** Opening EXTRACTED MATERIAL block **

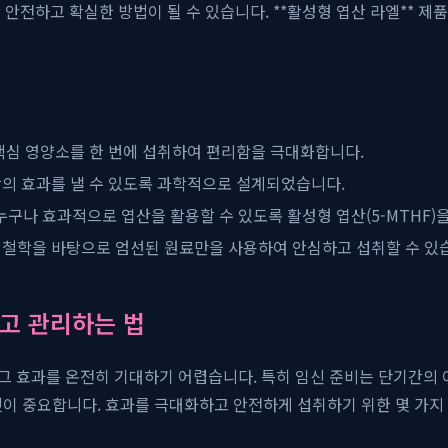
안전하고 확실한 방법이 될 수 있습니다. **활성형 엽산 라엘** 제
 핵심 영양소를 한 번에 섭취하여 편리함을 극대화합니다.
상의 효과를 낼 수 있도록 과학적으로 설계되었습니다.
누구나 효과적으로 엽산을 활용할 수 있도록 활성형 엽산(5-MTHF)
철학을 바탕으로 엄선된 원료만을 사용하여 안심하고 섭취할 수 있
고 관리하는 법
그 효과를 온전히 기대하기 어렵습니다. 특히 임신 준비는 단기간의 
 것이 중요합니다. 효과를 극대화하고 안전하게 섭취하기 위한 몇 가지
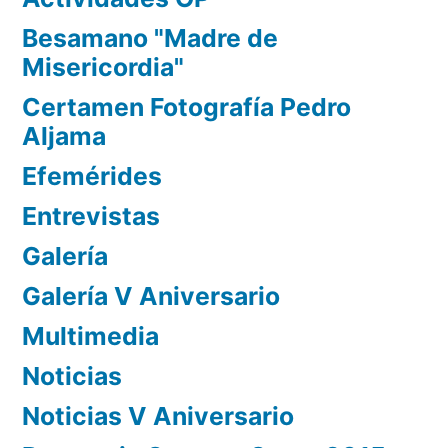
Besamano "Madre de
Misericordia"
Certamen Fotografía Pedro
Aljama
Efemérides
Entrevistas
Galería
Galería V Aniversario
Multimedia
Noticias
Noticias V Aniversario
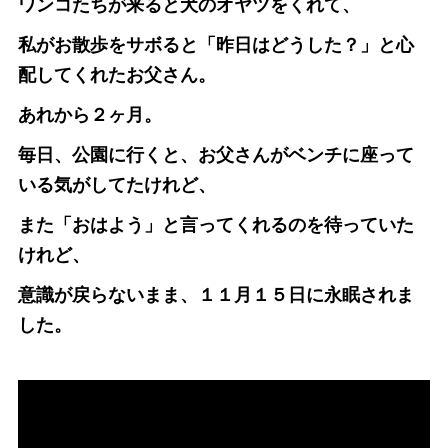
ワンコたちが来ると犬のオヤツをくれて、
私がお散歩をサボると「昨日はどうした？」と心
配してくれたお父さん。
あれから２ヶ月。
毎日、公園に行くと、お父さんがベンチに座って
いる気がしてたけれど、
また「おはよう」と言ってくれるのを待っていた
けれど、
意識が戻らないまま、１１月１５日に永眠されま
した。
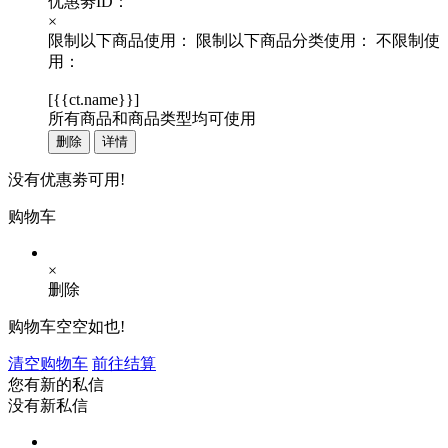
优惠劵ID：
×
限制以下商品使用：
限制以下商品分类使用：
不限制使
用：
[
{{ct.name}}
]
所有商品和商品类型均可使用
删除
详情
没有优惠劵可用!
购物车
×
删除
购物车空空如也!
清空购物车
前往结算
您有新的私信
没有新私信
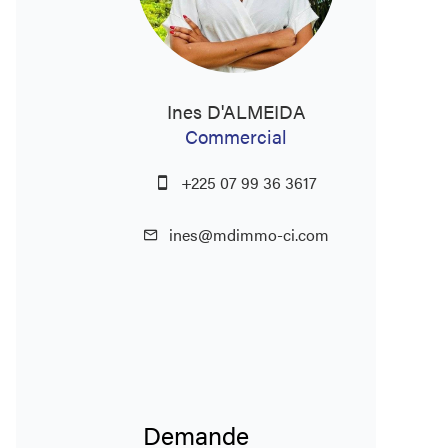
Ines D'ALMEIDA
Commercial
+225 07 99 36 3617
ines@mdimmo-ci.com
Demande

** Closing EXTRACTED MATERIAL block **

- [ASSIGNMENT] Pull out all lines of the data with the string "Aniversario".

- [TASK RESULT]
Galería V Aniversario
Noticias V Aniversario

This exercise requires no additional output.